EXERCISE DATA section start

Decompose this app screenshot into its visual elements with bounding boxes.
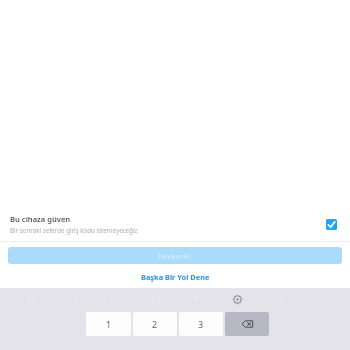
staticText: Bir sonraki seferde giriş kodu istemeyec… bbox=[10, 226, 138, 234]
button[interactable]: Ayarlar bbox=[217, 288, 258, 310]
staticText: 1 bbox=[106, 318, 112, 330]
staticText: Bu cihaza güven bbox=[10, 214, 71, 224]
staticText: 3 bbox=[198, 318, 204, 330]
button[interactable]: 2 bbox=[133, 312, 177, 336]
button[interactable]: Geri sil bbox=[225, 312, 269, 336]
button[interactable]: Başka Bir Yol Dene bbox=[0, 271, 350, 283]
button[interactable]: 3 bbox=[179, 312, 223, 336]
staticText: Devam Et bbox=[158, 251, 192, 261]
button[interactable]: Bu cihaza güven bbox=[0, 207, 350, 241]
button[interactable]: 1 bbox=[86, 312, 131, 336]
button[interactable]: Bu cihaza güven onay kutusu bbox=[320, 213, 342, 235]
staticText: 2 bbox=[152, 318, 158, 330]
button[interactable]: Devam Et bbox=[8, 247, 342, 264]
staticText: Başka Bir Yol Dene bbox=[141, 272, 210, 282]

EXERCISE DATA section end

* TASK ITEM: Give every record again word for word, pictures excluded.

* SOLUTION:
Decompose this app screenshot into its visual elements with bounding boxes.
staticText: Bir sonraki seferde giriş kodu istemeyec… bbox=[10, 226, 138, 234]
button[interactable]: Ayarlar bbox=[217, 288, 258, 310]
staticText: 1 bbox=[106, 318, 112, 330]
staticText: Bu cihaza güven bbox=[10, 214, 71, 224]
staticText: 3 bbox=[198, 318, 204, 330]
button[interactable]: 2 bbox=[133, 312, 177, 336]
button[interactable]: Geri sil bbox=[225, 312, 269, 336]
button[interactable]: Başka Bir Yol Dene bbox=[0, 271, 350, 283]
button[interactable]: 3 bbox=[179, 312, 223, 336]
staticText: Devam Et bbox=[158, 251, 192, 261]
button[interactable]: Bu cihaza güven bbox=[0, 207, 350, 241]
button[interactable]: 1 bbox=[86, 312, 131, 336]
button[interactable]: Bu cihaza güven onay kutusu bbox=[320, 213, 342, 235]
staticText: 2 bbox=[152, 318, 158, 330]
button[interactable]: Devam Et bbox=[8, 247, 342, 264]
staticText: Başka Bir Yol Dene bbox=[141, 272, 210, 282]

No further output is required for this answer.